**Information**
━━━

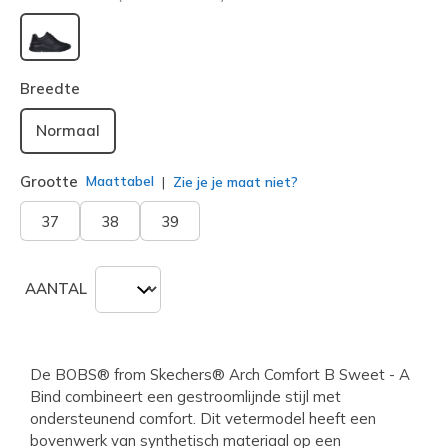
geselecteerd
Breedte
Normaal
Grootte
Maattabel
Zie je je maat niet?
37
38
39
AANTAL
De BOBS® from Skechers® Arch Comfort B Sweet - A
Bind combineert een gestroomlijnde stijl met
ondersteunend comfort. Dit vetermodel heeft een
bovenwerk van synthetisch materiaal op een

━━━

**What is being asked**
Repeat word for word from the line holding "Zie je je maat niet?" down to the last line above, including both.

**Response to this exercise**
Zie je je maat niet?
37
38
39
AANTAL
De BOBS® from Skechers® Arch Comfort B Sweet - A
Bind combineert een gestroomlijnde stijl met
ondersteunend comfort. Dit vetermodel heeft een
bovenwerk van synthetisch materiaal op een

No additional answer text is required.